Dear Ms. Plume,A dear friend of mine is dating a new person and he, the friend, seems quite happy. She, on the other hand, has tried to worm her way into my confidence so she can get more personal information about him. I have no problem in skirting the questions she asks about his past relationships etc., but the issue is that in her quest to become my “new best friend,” she is telling me way too much about their intimate relationship. She finds the most inconvenient times and places to corner me with some new tidbit about what is going on between their sheets. This is information I definitely do not need or want! I’m also not sure what her real intention/motivation is here. What can I do that won’t rebound and damage my friendship?

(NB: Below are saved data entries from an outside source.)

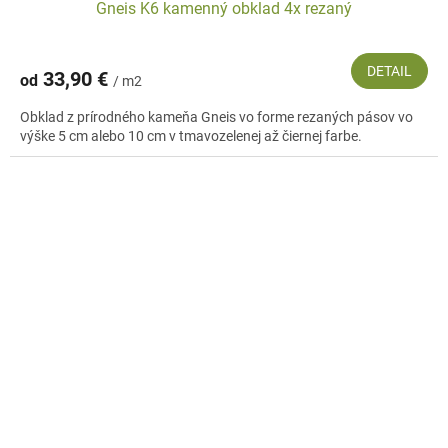
Gneis K6 kamenný obklad 4x rezaný
DETAIL
33,90 €
od
/ m2
Obklad z prírodného kameňa Gneis vo forme rezaných pásov vo
výške 5 cm alebo 10 cm v tmavozelenej až čiernej farbe.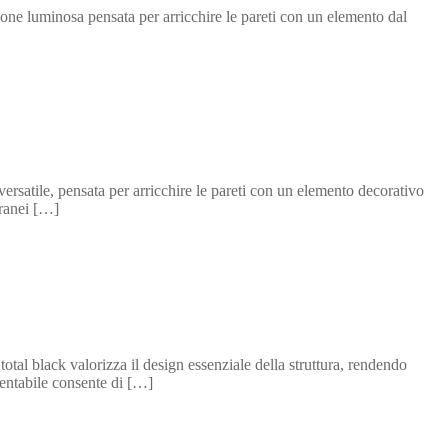
 luminosa pensata per arricchire le pareti con un elemento dal
tile, pensata per arricchire le pareti con un elemento decorativo
oranei […]
al black valorizza il design essenziale della struttura, rendendo
ientabile consente di […]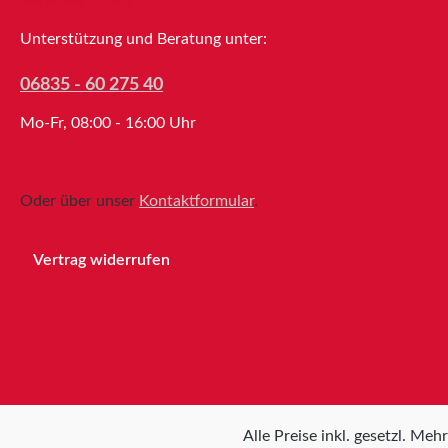
Service-Hotline
EigenschaftenTrägermaterialPE-
extrudiertes GewebeKlebemasseHot-
Unterstützung und Beratung unter:
meltMesh35Gesamtdicke0,17mmReiß
dehnung15%Klebkraft auf
06835 - 60 275 40
Stahl15N/25mmZugfestigkeit60N/25
Mo-Fr, 08:00 - 16:00 Uhr
mmTemperaturbeständigkeitminus
35°C bis plus 60°CFarbeWeiß,
Schwarz,
SilberEigenschaftenHandreißbarkeitgu
Oder über unser
Kontaktformular
.
tGerade
AbrisskantegutAbriebfestigkeitgutWa
Vertrag widerrufen
sserbeständigkeitgutLagerungbis zu
12 Monaten nach Lieferung in
ungeöffneten Originalkartons bei
20°C und 50% relativer
Luftfeuchte.Größere Mengen bieten
wir Ihnen gerne auf Anfrage an.
Alle Preise inkl. gesetzl. Meh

Have you tried a direct approach? Tell the new girlfriend that this is none of your business, that you don’t want it to be your business; that if it was your business and she was breaking your confidence with someone else you would not think highly of her, or perhaps not think of her again at all.

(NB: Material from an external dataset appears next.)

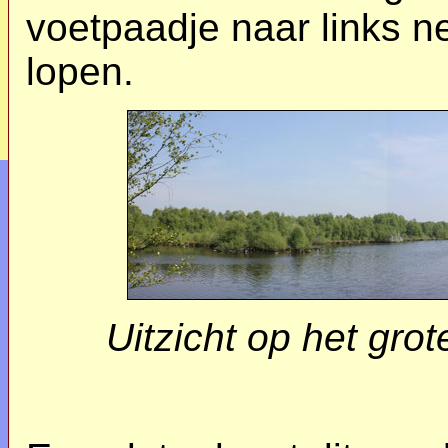
voetpaadje naar links n
lopen.
Uitzicht op het gro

Isn’t it interesting how some people approach relationships? I wager that if your friend knew what was going on he would be quite hurt by her actions. Now, not only are you in possession of information about your friend that you didn’t ask for; you also know something about her that you have to keep from your friend.
Dear L.A. Plume,
We went to a fund-raising gala where venues, as well as actual items, were auctioned. The venues included such things as a vacation at someone’s shore house, a dinner for twelve in a private home, and the like. A couple we know, but not very well, bid on and won the dinner for twelve. Afterwards, they called us and “invited” us to the dinner with the caveat that we all share in the price; in other words, they sold the event that they paid for to five other couples. They were quite insistent that they had purchased it for the group, even though no one else bid on it. In addition to the fact that they are taking the social credit for having supported the cause, they also got the tax credit for the donation. There is something that just seems terribly wrong with this scenario and I’m wondering if we should even participate. What do you think?
Dear Mrs. XYZ,
I agree that there is something wrong with the way that was handled, but perhaps this couple is in the habit of entertaining at someone else’s expense. Look at the bigger picture: Do you want to go to the dinner party? Would you, of your own accord, spent that amount of money for that evening? If so, then go and enjoy yourselves. Perhaps mention to the buyer that next time you’ll confer with her if you want to be included, or that it might be prudent to share with the group who gets the credit – both social and tax.
If you’re only thinking of going because you want to be included, or don’t want to offend, then just be busy.